The first three elements of FPIC—free, prior, informed—have been added and developed over time to protect the element at the core of the standard: consent.
This reflects that FPIC necessitates meaningful, active consent. Yet some sources have removed consent from the equation by recasting the standard as “free, prior and informed consultation.”[1]
This version of FPIC, known as Consultation-FPIC, draws on the protective strength of the free, prior and informed elements of FPIC, but ultimate authority in decision-making rests with the party conducting the consultation rather than the one being consulted.
Consultation-FPIC has critics. But it’s too easy to call it a watered-down version of FPIC. Consultation can build on the consent of Indigenous participants, and when appreciated in its many dimensions and genuinely implemented, it can be a powerful source of protection.
It can also avoid some of the controversies of a consent requirement, which is sometimes characterized in national politics as an Indigenous veto over sensitive land use and natural resource decision-making.

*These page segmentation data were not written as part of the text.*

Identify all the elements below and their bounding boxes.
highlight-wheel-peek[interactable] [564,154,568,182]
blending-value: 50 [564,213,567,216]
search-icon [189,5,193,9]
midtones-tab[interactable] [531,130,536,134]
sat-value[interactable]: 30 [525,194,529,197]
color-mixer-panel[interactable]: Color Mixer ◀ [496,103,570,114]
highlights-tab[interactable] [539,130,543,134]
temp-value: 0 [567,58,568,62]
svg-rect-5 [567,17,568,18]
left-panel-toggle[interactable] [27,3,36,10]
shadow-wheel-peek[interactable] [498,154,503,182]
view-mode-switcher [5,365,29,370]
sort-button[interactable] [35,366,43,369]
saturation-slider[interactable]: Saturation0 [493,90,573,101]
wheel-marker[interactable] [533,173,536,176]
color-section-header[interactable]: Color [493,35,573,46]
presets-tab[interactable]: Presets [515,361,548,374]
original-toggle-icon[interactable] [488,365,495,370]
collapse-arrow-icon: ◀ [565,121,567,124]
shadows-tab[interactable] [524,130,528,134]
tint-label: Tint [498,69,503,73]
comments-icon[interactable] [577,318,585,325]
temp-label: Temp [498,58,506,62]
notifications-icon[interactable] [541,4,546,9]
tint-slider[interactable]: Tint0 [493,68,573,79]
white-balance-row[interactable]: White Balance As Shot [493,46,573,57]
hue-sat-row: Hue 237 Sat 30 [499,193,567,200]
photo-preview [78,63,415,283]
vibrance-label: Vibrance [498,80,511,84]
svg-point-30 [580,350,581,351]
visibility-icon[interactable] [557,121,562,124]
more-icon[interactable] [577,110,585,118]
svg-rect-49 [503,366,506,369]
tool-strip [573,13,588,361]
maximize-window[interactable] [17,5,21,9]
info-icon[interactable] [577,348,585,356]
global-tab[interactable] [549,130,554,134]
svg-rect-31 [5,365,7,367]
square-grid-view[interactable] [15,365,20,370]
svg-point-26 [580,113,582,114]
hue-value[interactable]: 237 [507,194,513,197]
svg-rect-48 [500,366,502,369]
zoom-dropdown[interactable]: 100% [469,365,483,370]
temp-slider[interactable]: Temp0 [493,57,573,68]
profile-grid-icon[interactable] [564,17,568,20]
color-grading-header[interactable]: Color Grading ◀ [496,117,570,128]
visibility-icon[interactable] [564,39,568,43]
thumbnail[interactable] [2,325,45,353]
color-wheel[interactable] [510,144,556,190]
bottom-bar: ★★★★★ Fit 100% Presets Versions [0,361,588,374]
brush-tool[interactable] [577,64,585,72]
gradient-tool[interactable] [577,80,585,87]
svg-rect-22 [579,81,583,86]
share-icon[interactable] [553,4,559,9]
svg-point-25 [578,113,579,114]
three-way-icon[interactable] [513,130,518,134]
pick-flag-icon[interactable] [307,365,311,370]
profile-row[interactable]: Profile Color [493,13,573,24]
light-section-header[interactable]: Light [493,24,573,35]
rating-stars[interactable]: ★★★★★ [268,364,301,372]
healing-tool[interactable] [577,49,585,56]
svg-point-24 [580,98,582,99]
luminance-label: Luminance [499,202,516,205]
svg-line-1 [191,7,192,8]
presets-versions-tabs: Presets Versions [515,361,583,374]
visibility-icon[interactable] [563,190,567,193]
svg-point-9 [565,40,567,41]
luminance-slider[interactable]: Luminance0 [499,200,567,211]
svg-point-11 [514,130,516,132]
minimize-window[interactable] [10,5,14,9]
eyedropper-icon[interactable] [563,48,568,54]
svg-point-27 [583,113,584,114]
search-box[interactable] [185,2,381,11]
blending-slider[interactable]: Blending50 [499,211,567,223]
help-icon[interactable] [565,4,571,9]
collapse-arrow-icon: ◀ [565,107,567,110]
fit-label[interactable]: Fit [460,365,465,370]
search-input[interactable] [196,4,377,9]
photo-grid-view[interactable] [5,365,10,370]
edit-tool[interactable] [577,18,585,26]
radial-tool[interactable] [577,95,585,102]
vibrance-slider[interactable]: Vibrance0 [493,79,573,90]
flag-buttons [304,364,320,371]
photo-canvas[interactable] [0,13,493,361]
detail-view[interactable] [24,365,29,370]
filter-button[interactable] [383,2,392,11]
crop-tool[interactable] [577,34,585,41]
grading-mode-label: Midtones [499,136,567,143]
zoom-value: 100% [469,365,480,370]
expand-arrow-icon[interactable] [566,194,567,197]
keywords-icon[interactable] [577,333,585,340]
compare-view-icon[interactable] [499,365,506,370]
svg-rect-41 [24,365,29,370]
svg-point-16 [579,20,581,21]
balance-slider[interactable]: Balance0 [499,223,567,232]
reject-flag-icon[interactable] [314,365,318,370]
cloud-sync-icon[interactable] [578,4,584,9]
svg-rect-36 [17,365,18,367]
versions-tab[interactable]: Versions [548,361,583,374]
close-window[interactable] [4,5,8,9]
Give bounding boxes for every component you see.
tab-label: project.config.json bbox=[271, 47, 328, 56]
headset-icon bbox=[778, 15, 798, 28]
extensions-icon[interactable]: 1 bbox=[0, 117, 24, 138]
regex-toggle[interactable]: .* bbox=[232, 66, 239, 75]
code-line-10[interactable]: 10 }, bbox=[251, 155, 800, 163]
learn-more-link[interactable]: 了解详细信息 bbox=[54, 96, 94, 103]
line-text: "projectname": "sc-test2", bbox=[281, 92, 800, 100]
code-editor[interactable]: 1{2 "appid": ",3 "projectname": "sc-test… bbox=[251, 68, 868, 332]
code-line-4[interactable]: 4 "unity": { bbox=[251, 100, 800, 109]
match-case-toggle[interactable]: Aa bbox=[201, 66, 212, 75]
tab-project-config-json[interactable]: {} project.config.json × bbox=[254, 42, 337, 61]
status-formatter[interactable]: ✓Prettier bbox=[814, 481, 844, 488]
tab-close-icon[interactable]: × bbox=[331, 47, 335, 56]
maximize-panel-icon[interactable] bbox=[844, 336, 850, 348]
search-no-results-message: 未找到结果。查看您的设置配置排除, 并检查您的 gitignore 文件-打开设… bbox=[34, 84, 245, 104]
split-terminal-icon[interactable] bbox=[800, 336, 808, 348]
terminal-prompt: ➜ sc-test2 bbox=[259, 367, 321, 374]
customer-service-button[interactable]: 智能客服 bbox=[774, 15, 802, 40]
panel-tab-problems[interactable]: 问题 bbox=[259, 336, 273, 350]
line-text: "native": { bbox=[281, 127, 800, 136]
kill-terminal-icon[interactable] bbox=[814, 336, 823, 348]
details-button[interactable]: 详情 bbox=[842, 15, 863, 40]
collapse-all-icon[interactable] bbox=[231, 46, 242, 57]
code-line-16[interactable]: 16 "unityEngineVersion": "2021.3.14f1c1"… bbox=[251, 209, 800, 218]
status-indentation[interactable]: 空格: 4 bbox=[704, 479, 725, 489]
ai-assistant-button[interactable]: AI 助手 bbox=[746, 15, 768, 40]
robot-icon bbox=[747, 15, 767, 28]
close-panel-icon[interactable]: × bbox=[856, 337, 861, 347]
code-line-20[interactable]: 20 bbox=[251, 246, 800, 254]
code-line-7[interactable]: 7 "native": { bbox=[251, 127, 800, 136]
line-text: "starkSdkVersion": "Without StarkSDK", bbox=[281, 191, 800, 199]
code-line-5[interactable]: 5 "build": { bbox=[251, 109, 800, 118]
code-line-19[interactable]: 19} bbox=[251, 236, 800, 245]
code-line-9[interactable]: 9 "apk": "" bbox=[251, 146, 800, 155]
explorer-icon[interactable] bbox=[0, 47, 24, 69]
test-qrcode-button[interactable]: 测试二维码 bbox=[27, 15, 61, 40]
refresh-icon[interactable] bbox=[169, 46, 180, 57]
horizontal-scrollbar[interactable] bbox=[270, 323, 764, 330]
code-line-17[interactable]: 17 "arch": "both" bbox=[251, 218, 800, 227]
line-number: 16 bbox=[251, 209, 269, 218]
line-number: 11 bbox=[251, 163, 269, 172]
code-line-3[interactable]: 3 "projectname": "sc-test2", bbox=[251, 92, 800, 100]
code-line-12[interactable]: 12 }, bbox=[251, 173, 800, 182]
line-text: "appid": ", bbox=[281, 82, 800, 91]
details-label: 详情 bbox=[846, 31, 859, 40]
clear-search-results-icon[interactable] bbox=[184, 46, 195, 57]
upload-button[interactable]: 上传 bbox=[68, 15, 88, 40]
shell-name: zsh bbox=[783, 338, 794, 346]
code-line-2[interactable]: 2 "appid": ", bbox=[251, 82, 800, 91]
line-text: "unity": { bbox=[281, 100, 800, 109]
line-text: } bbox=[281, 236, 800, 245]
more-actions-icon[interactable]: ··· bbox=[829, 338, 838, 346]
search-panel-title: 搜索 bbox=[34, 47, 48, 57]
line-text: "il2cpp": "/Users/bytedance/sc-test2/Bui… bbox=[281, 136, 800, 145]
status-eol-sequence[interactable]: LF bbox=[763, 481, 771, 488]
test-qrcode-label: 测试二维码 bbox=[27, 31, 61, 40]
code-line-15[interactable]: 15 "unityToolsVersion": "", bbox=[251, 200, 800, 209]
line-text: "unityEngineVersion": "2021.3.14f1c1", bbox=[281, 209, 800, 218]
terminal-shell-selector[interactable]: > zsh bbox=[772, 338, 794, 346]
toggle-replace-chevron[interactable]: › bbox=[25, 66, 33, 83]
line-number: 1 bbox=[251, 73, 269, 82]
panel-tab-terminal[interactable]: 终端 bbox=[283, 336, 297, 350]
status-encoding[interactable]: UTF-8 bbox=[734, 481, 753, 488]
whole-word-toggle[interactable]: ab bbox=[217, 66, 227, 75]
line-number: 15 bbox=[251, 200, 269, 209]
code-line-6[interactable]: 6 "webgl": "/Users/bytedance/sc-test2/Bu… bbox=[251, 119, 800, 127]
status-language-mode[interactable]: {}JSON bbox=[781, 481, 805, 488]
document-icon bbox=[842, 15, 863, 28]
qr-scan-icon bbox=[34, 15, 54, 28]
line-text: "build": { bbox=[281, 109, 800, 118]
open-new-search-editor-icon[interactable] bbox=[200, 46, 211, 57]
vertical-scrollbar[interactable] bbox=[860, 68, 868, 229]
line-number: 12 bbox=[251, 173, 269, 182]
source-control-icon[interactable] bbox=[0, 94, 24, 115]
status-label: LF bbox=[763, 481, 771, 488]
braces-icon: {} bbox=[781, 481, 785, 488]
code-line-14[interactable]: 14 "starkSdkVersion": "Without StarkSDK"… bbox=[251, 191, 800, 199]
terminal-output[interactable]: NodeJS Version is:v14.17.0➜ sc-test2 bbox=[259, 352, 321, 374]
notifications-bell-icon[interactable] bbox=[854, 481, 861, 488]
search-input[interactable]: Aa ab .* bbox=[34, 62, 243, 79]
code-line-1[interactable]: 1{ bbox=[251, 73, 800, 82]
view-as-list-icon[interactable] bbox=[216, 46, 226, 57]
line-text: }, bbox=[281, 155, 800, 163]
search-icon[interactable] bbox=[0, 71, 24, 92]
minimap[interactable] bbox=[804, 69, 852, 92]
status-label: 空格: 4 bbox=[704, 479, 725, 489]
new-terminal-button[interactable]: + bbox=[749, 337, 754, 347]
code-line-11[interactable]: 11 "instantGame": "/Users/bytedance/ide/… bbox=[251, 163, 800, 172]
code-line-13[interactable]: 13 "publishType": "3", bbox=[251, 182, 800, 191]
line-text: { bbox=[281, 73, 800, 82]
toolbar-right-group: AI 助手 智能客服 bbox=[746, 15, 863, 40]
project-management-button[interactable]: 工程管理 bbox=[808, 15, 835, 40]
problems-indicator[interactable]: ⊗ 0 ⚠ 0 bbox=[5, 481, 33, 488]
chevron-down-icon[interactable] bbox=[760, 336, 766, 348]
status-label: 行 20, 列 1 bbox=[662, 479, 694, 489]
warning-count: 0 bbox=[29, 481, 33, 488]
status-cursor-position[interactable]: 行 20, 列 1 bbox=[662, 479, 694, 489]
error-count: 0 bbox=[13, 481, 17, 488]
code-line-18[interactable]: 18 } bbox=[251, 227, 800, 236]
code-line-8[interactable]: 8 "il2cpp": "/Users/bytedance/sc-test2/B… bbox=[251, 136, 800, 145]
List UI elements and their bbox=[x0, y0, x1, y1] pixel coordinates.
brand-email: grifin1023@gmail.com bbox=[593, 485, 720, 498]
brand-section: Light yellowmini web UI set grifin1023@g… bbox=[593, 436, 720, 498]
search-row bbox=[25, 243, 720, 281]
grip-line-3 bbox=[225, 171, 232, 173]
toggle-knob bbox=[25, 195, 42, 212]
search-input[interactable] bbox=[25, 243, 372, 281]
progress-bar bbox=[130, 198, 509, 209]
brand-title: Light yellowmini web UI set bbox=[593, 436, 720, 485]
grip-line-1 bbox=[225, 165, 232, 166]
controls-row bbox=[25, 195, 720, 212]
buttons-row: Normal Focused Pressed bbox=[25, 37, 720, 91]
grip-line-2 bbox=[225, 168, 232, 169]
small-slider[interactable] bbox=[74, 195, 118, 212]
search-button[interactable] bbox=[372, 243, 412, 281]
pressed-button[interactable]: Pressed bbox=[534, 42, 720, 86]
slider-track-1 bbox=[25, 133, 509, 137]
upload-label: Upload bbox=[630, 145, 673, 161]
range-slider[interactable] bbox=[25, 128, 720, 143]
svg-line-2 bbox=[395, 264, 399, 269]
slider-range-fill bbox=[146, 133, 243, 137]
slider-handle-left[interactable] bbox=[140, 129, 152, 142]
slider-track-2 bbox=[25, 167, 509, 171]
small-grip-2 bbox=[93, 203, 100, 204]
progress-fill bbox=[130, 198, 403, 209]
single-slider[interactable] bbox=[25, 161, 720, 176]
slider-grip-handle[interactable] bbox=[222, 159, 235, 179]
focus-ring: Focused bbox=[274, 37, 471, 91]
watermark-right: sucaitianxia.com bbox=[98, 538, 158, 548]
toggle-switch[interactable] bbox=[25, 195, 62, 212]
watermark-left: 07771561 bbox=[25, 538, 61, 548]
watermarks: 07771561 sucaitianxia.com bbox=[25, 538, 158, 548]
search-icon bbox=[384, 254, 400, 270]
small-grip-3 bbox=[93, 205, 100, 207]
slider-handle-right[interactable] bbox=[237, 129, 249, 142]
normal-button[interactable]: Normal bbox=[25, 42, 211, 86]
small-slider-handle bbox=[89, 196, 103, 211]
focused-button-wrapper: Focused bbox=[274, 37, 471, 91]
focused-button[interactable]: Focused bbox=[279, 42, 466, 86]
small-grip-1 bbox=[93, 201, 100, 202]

The Canadian legal system is largely based on Consultation-FPIC but has proven in recent years capable of protecting Indigenous self-determination claims in the face of powerful opposition from the oil, gas, and pipeline industries. Leading Indigenous activists have supported the notion of a complex interplay between consent and consultation.[2] Professor James Anaya, a pioneer of international Indigenous rights law who served two terms as the UN Special Rapporteur on the Rights of Indigenous Peoples, has described the Indigenous right to self-determination as “entail[ing] more than a mere right to be informed and heard but not an absolute right of veto.”[3]
One of the reasons why it is not easy to separate consent and consultation is that Indigenous Peoples do not all speak with one voice, so a strict interpretation of a consent requirement in the form of a veto could be wielded by one Indigenous people against the wishes of a neighboring people. And the Indigenous right to self-determination is in constant tension with the prerogative of sovereignty exercised by contemporary nation-states. In light of this, courts, policy-makers and practitioners, including those strongly supportive of Indigenous Peoples, have devised a number of approaches to balance competing interests, ensure the legitimacy of consultation, and protect the essence of consent.
How these approaches apply to a non-state actor like TNC is not entirely clear, but the question is less important in light of TNC’s commitment to obtaining full consent from impacted IPLCs before proceeding with any initiative.
It may be that TNC’s commitment to a consent-based approach won’t resolve every conflict between impacted communities. But such scenarios, uncommon as they are, can be addressed on a case-by-case basis. TNC recognizes the legitimacy of both FPIC and Consultation-FPIC processes, so long as the core underlying principles and good faith are maintained, but we have chosen to hold ourselves to a consent-based model.